Et le meilleur argument en faveur d’une augmentation de la publicité en temps de crise ? Les entreprises peuvent mener une campagne plus efficace, car il y a moins de campagnes concurrentes. Si les autres font moins de pub, vous sortez plus facilement du lot.
Un impact accru en période de récession
Les conclusions de l’étude du professeur Tellis ont été confirmées, dans une certaine mesure, par l’étude de Jan-Benedict Steenkamp et Eric Fang. Ils se sont penchés sur 1 175 entreprises américaines pendant trois décennies.

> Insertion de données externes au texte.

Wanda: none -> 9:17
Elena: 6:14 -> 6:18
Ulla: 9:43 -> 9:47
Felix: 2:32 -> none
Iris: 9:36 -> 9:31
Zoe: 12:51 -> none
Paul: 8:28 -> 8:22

Leur conclusion : l’augmentation de la part de la publicité en période de récession a plus d’impact sur les bénéfices et la part de marché qu’une intensification des efforts en période de croissance économique. Les résultats révèlent néanmoins que l’efficacité de la publicité dépend du niveau de cyclicité du secteur. Les effets de la publicité dans des secteurs très cycliques seraient jusqu’à 50 % plus forts en termes de part de marché et jusqu’à 200 % plus importants en termes de bénéfice que dans les secteurs marqués par une cyclicité moyenne. Le facteur « cyclicité », qui reflète l’impact de la conjoncture, se manifesterait principalement en période de récession.

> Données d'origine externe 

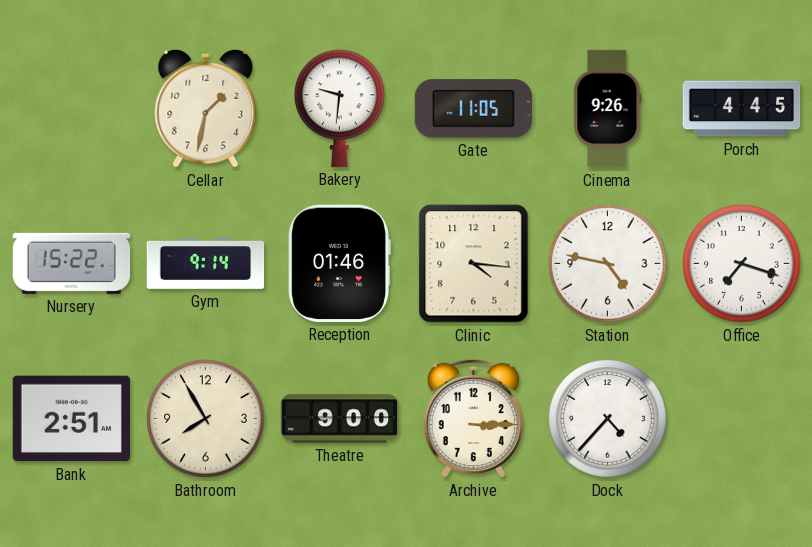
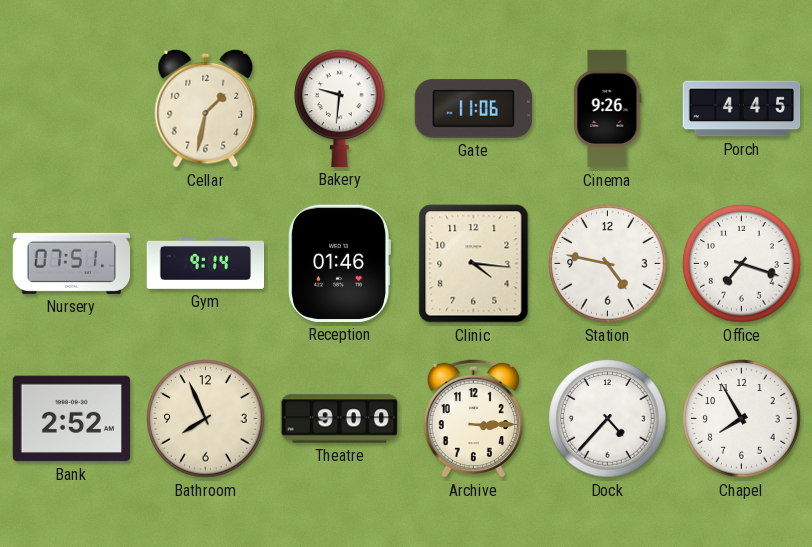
Gate: 11:05 -> 11:06
Nursery: 15:22 -> 07:51
Bank: 2:51 -> 2:52
Bathroom: 7:55 -> 7:56
Chapel: none -> 7:55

D’après d’autres études, l’effet des dépenses publicitaires en période de crise dépend essentiellement de la solidité financière de l’entreprise. Plus l’entreprise est financièrement solide, plus la hausse des investissements publicitaires en période de récession accroît la rentabilité.
Bénéfique pour l’action
La recherche empirique démontre donc que la publicité associée à de meilleures performances financières en période de récession peut stimuler les ventes, accroître la part de marché et améliorer la rentabilité. Comme précisé, il s’agit ici des conséquences directes de la publicité. Mais la publicité a-t-elle aussi un impact indirect, notamment sur les marchés financiers ? La manière dont les investisseurs évaluent les entreprises et les actions joue-t-elle un rôle ?
Les professeurs Amit Joshi et Dominique Hanssens ont étudié les effets de la publicité sur la valeur boursière d’une entreprise. D’après eux, la publicité a non seulement un impact à court terme, sur les ventes et la rentabilité, mais elle a aussi un effet positif à long terme sur le rendement des actions des entreprises. Les professeurs avancent deux causes possibles. L’effet d’entraînement (spillover), premièrement : les investisseurs préfèrent les marques fortes et célèbres, car ils pensent que la notoriété et la perception de la qualité peuvent avoir une influence (entraînement) sur la demande d’actions des entreprises dont le portefeuille renferme des marques fortes. La deuxième cause est l’effet de signal (signalling) : des investissements publicitaires sont perçus par les investisseurs comme un signe de santé financière de l’entreprise en question. Les entreprises qui investissent dans le marketing et la publicité font savoir qu’elles suivent une stratégie de croissance, ce qui fera grimper leur valeur à terme.
Conclusion provisoire
Ma conclusion ? Contrairement à ce que l’on croit ou fait souvent, il est économiquement judicieux de continuer à investir dans le marketing et la publicité en période de récession. L’effet sera même plus fort qu’en temps normal. À condition toutefois que les marques soient disponibles pour les consommateurs (en point de vente ou en ligne). Les consommateurs adaptent, en effet, leur comportement d’achat pendant une récession. Les absents risquent donc de ne plus retrouver le chemin du fameux panier de la ménagère. Une marque forte reste, en outre, aux côtés de ses clients, dans les bons et les mauvais moments. Une crise est un moment de vérité pour toute relation entre une marque et ses clients.